The floods that swept through Pakistan in August 2010, with nearly a month of rain, were described as having the scale of the 2004 Indian Ocean tsunami coupled with the devastation of the Haiti earthquake. At one point, a fifth of the country, an area bigger than the UK, was under water and an estimated 20 million people were directly affected by the flooding. The floods killed thousands, wiped out villages, infrastructure and farmland, and left millions of people homeless. Picture shows a camp near Karachi.
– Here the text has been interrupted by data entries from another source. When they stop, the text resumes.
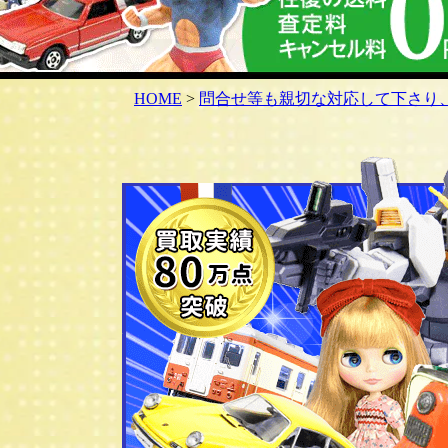
HOME
>
問合せ等も親切な対応して下さり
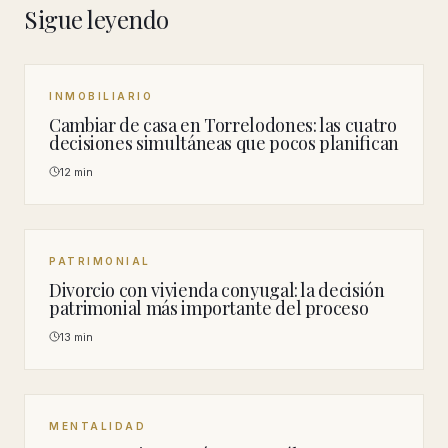
Sigue leyendo
INMOBILIARIO
Cambiar de casa en Torrelodones: las cuatro
decisiones simultáneas que pocos planifican
12 min
PATRIMONIAL
Divorcio con vivienda conyugal: la decisión
patrimonial más importante del proceso
13 min
MENTALIDAD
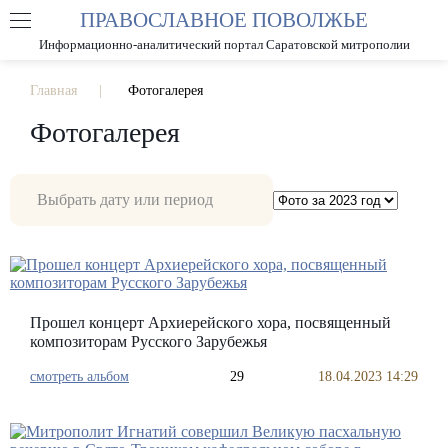
ПРАВОСЛАВНОЕ ПОВОЛЖЬЕ
А
А
РАЗМЕР ШРИФТА
А
Информационно-аналитический портал Саратовской митрополии
ИЗОБРАЖЕНИЯ
Главная
Фотогалерея
Фотогалерея
Прошел концерт Архиерейского хора, посвященный
композиторам Русского Зарубежья
смотреть альбом
29
18.04.2023 14:29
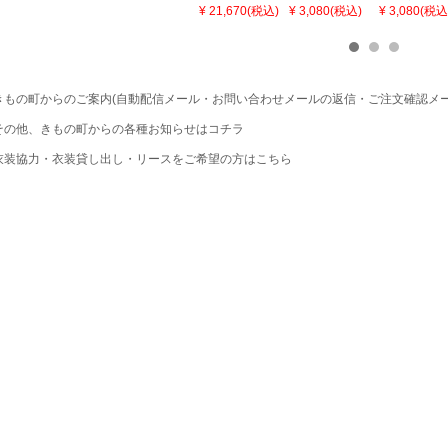
ィース 吸水速
「灰桃色」日
「若葉色」
¥ 21,670(税込)
¥ 3,080(税込)
¥ 3,080(税込
乾 ポリエステ
本製 7歳 女児
本製 7歳 女
ル浴衣 浴衣2
七五三小物 お
七五三小物 
点セット（浴
びあげ 和装 着
びあげ 和装 
衣＋バッグ付
物
物
き作り帯 オビ
KIMONOMAC
KIMONOMA
シェ）「ラン
HI オリジナル
HI オリジナ
もの町からのご案内(自動配信メール・お問い合わせメールの返信・ご注文確認メー
タン・夜の葉
【メール便不
【メール便
音・金継ぎ・
可】
可】
の他、きもの町からの各種お知らせはコチラ
チューリッ
プ」Fサイズ
装協力・衣装貸し出し・リースをご希望の方はこちら
カシュクール
ワンピース 簡
単着付け 大人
Throughout the year ShelterBox was present in Africa delivering aid in Kenya, Egypt, Uganda and Niger, helping hundreds of families on both sides of the continent. This year's annual flooding in West Africa caused chaos across the region and the floods in Benin were the worst to hit the country in close to 50 years.
Central and South America
ShelterBox also responded to a series of disasters throughout Central and South America – floods in Brazil, Colombia, Panama and Mexico, landslides in Guatemala and Peru, Hurricane in St Lucia, Cyclone in Figi and a massive earthquake and subsequent tsunami in Chile.
Indonesia & China
In mid-October, ShelterBox was operating in Indonesia and the Philippines - Indonesia was hit by twin disasters – a tsunami off the coast of Sumatra and the eruption of Mount Merapi in Central Java. These a week after super-typhoon, Megi, left a trail of destruction behind it. ShelterBox is also helped families who lost their homes in the eruption of Mount Merapi, Central Java. The tsunami was triggered by a 7.7 magnitude earthquake that struck 20 kilometres beneath the ocean floor off the island of Sumatra. The massive wave swept up to 600 meters inland in some places and triggered a huge response from ShelterBox. ShelterBox also responded to an earthquake in China.